Playwright-poet Inua Ellams’ epic poem, The Half-God of Rainfall, is set to movement and speech in a visually arresting, but sometimes inconsistent production by director Taibi Magar at New York Theatre Workshop.
Expanded from a two-person show to a cast of seven and enhanced with movement, the work still feels like its evolving toward its final form. Inspired by Greek and Yoruba mythology, the storytelling is narrated by mortals and gods. The piece blends evocative folk tale-mythology with a contemporary narrative but struggles to seamlessly weave in the critical social issues its addressing and balance the story between mother and son. The result is a mélange of interesting images, ideas, and theatrical moments touching upon power, oppression, trauma, and violence, but lacking cohesion.

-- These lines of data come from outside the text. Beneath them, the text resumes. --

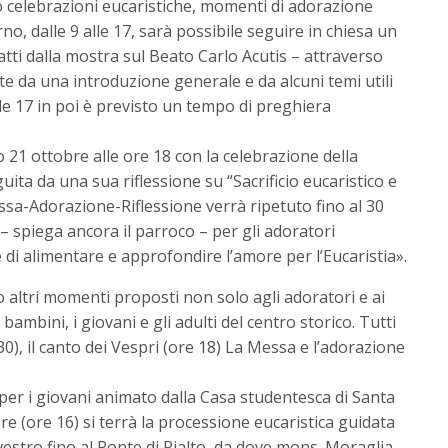
 celebrazioni eucaristiche, momenti di adorazione
no, dalle 9 alle 17, sarà possibile seguire in chiesa un
atti dalla mostra sul Beato Carlo Acutis – attraverso
te da una introduzione generale e da alcuni temi utili
e 17 in poi è previsto un tempo di preghiera
21 ottobre alle ore 18 con la celebrazione della
ita da una sua riflessione su “Sacrificio eucaristico e
essa-Adorazione-Riflessione verrà ripetuto fino al 30
 – spiega ancora il parroco – per gli adoratori
 di alimentare e approfondire l’amore per l’Eucaristia».
 altri momenti proposti non solo agli adoratori e ai
 bambini, i giovani e gli adulti del centro storico. Tutti
,30), il canto dei Vespri (ore 18) La Messa e l’adorazione
 per i giovani animato dalla Casa studentesca di Santa
 (ore 16) si terrà la processione eucaristica guidata
ilvestro fino al Ponte di Rialto, da dove mons. Moraglia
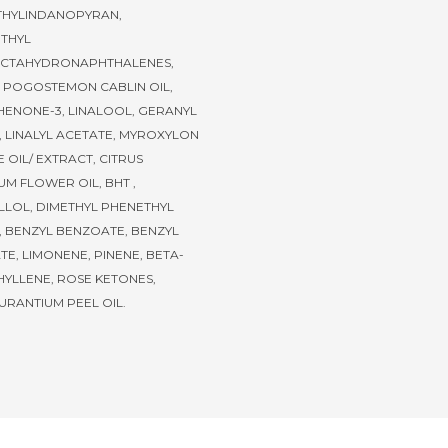
HYLINDANOPYRAN,
THYL
CTAHYDRONAPHTHALENES,
, POGOSTEMON CABLIN OIL,
ENONE-3, LINALOOL, GERANYL
, LINALYL ACETATE, MYROXYLON
 OIL/ EXTRACT, CITRUS
M FLOWER OIL, BHT ,
LLOL, DIMETHYL PHENETHYL
, BENZYL BENZOATE, BENZYL
E, LIMONENE, PINENE, BETA-
YLLENE, ROSE KETONES,
URANTIUM PEEL OIL.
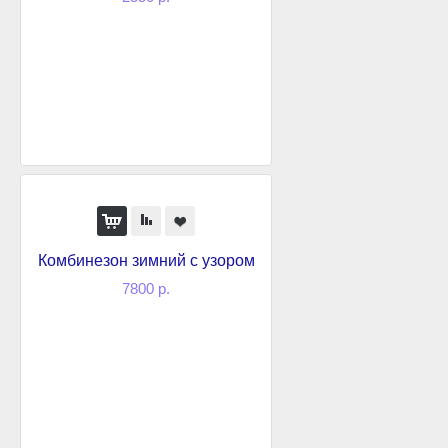
Комбинезон зимний с узором
7800 р.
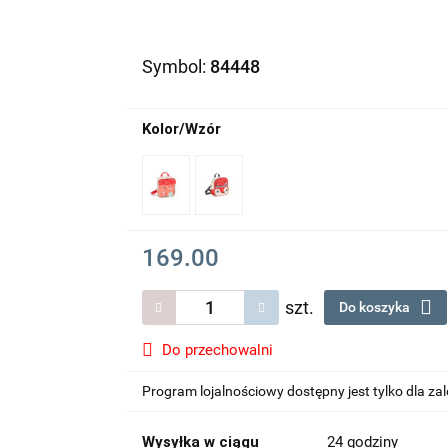
Symbol:
84448
Kolor/Wzór
169.00
szt.
Do koszyka
Do przechowalni
Program lojalnościowy dostępny jest tylko dla z
Wysyłka w ciągu
24 godziny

The Half-God of Rainfall, is Demi (Mister Fitzgerald), a young basketball prodigy in Nigeria. But the story behind Demi’s powers on the court comes from the violent rape of his mother Modúpé (Jennifer Mogbock) by the Greek God of Thunder, Zeus (Michael Laurence). Demi, is Zeus’s bastard son and a demi-god.
Before he is born, Zeus, and the Nigerian God of Thunder, Sángó (Jason Brown) were locked in a battle of egos. We see the gamesmanship of these men trying to prove their power and prowess to each which results in this disgusting pact where the loser is to give a mortal to the winner. Zeus cheats in the game and takes Modúpé. Modúpé has been under the protection of the Osún (Patrice Johnson Chevannes), the River God, but Osún cannot cross Sángó or Zeus to save Modúpé.
Demi’s birth and ongoing presence in Nigeria causes tensions between the warring gods of Olympus and the Orishas (the Yoruba gods). Modúpé takes him to America to play the game he loves. But even there his godlike success on the courts creates more problems for him with the Gods.
With all the mythological world-building and arguing Gods, it leaves us less time in this 90-minute play to fully take-in this young man who cannot catch a break and who must bow to the vicissitudes of the domineering men who control the world around him. Basketball is Demi’s liberation and freedom. It is presented to us that the game means everything to him and he wants vengeance against the gods for what they did to his mother and to him. We see glimpses of his rage but Modúpé shares more of what she has been put through.
The form, with a narrated chapter structure and significant exposition, makes it harder to fall completely under the show’s spell, but the incredible enveloping projections from Tal Yarden, aided by Mikaal Sulaiman’s sound design, and Orlando Pabotoy’s movement direction, theatricalize the storytelling well.
In a fantastical moment, we leave earth and fly to Olympus, and Yarden’s projections, Sulaiman’s sound, and Pabotoy’s movement convinces us that is what has just happened. When Demi is fighting mystical forces preventing him from making his basketball shot, Fitzgerald’s arms yank and pull in a herky-jerky fashion and we believe in the divine interference. But some odd Greek accents kick us out again.
Riccardo Hernández’s set design is dominated by the stage being covered in black soil with a large bronzed circle in the rafters and surrounded by the projection scrims. The projections help to specify the space whether the NBA championships, the makeshift basketball court in Nigeria, or lined with classical statues symbolizing Olympus.
When the show moves towards its tragic conclusion, there is a strong message to be delivered by Ellams. The victims of the Gods’ games fight to reclaim their power. But in the midst of this painful subject, a mention of basketball comes back. But after it feels shoehorned in in a way that is disrespectful to what has just come before.
Demi and Modúpé are both abused by the gods. But sexual trauma is all too often used as a catalyst in narratives for character’s actions without any serious unpacking of that trauma. There is an attempt here to let Modúpé speak of what this trauma is to her which is important. But it feels odd to return to the topic of basketball in the show’s coda with her. Even if in tribute to her son. There was a mismatch here that was hard to reconcile.
Naturally, using mythology, we are in the realm of symbols but not all of the play’s symbolism sits as easily with each other.